Top UK and Chinese scientists are working together on the biggest-ever China-UK joint campaign in the megacity of Beijing to study air pollution and how it affects human health.
Air pollution experts from the University of Birmingham will join a group of scientists from the UK and China to start work in Beijing on the second and final measurement phase of a four-year research project.
The ‘Sources & emissions of air pollutants in Beijing (AIRPOLL-Beijing) project involves 60 experts from the UK and China using several containers of instruments to study air pollution sources and emissions in Beijing.
The AIRPOLL-Beijing project is funded as part of Atmospheric Pollution and Human Health (APHH) in a Chinese Megacity programme, jointly funded by the Natural Environment Research Council’s (NERC) and the National Natural Science Foundation of China (NSFC). AIRPOLL-Beijing is jointly led by Academician Kebin He from Tsinghua University and Professor Roy Harrison from the University of Birmingham.
Information gathered in May and June, combined with data already collected in November 2016, will provide scientists with a greater understanding of air pollutants in Beijing – where the pollution is coming from and how much there is.
Professor Roy Harrison, lead UK principal investigator of AIRPOLL-Beijing, from the University of Birmingham, said: “High levels of air pollution pose a serious health risk to inhabitants of many Chinese cities. Beijing, in particular, suffers very high concentrations of airborne pollutants, leading to poor health and wellbeing for over 20 million people.

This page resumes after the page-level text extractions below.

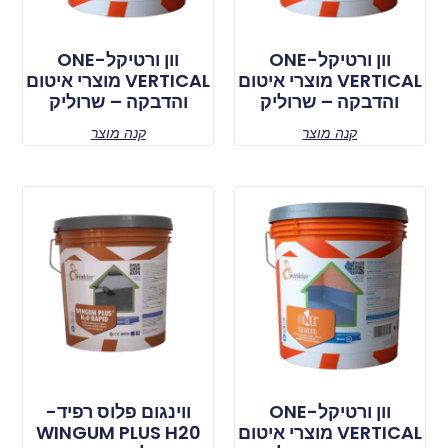
וון ורטיקל-ONE
וון ורטיקל-ONE
VERTICAL מוצרי איטום
VERTICAL מוצרי איטום
והדבקה – שרוליק
והדבקה – שרוליק
קנה מוצר
קנה מוצר
וון ורטיקל-ONE
ווינגום פלוס רפיד-
VERTICAL מוצרי איטום
WINGUM PLUS H20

“Our measurement work in Beijing brings experts from across Britain and China to the city. The data we gather will underpin improvements in health and welfare for Beijing citizens and people across China - ultimately benefitting more than a billion people.”
Scientists are measuring air pollution in Beijing with a range of hi-tech equipment, including the Institute of Atmospheric Physics’ (IAP) 325-meter meteorological tower located in central Beijing - used to measure how pollution composition and levels change at different heights above the city.
Dr Zongbo Shi, who is informally coordinating the APHH programme, from the University of Birmingham’s School of Geography, Earth and Environmental Sciences, said: “We are analysing the huge datasets from the winter monitoring. This second and final campaign will allow us to better understand how pollutant emission, chemistry and meteorology interact to determine pollution levels during summer smogs and to disentangle their impacts on human health. These new results will be integrated to produce new modelling tools for governments to develop ways to control air pollution and for citizens to take individual actions to improve their day-to-day lives.”
• The University of Birmingham is ranked amongst the world’s top 100 institutions, its work brings people from across the world to Birmingham, including researchers and teachers and more than 5,000 international students from over 150 countries.
• The APHH project uses multiple atmospheric measurement and analysis strategies to determine where the pollution is coming from and how much there is; develop novel ways of recording emissions, and integrating these to produce new modelling tools for use in policy development. Phase 2 measurements begin on 22 may and run until 14 June.
• The project adopts a range of state-of-the-art scientific approaches:
- Receptor Modelling. Detailed composition measurements are used to infer pollutant sources from their chemical signatures, combining world-leading UK and Chinese capability.
- Flux Measurements. The total release of pollutants from all sources is measured, providing a key metric to refine emission inventories. This combines near-ground measurements, ground-based observations and fluxes derived from satellite observations.
- 3D spatial analysis. A novel sensor network deployed around central Beijing to measure pollutant fields.
- Development of novel emissions inventories. These will predict the temporally- and spatially- resolved emissions of air pollutants from all sources, enhancing existing capability.
- Development of new online modelling tools. Allowing integrations of emissions, atmospheric processing and meteorology to predict primary and secondary pollutant concentration fields.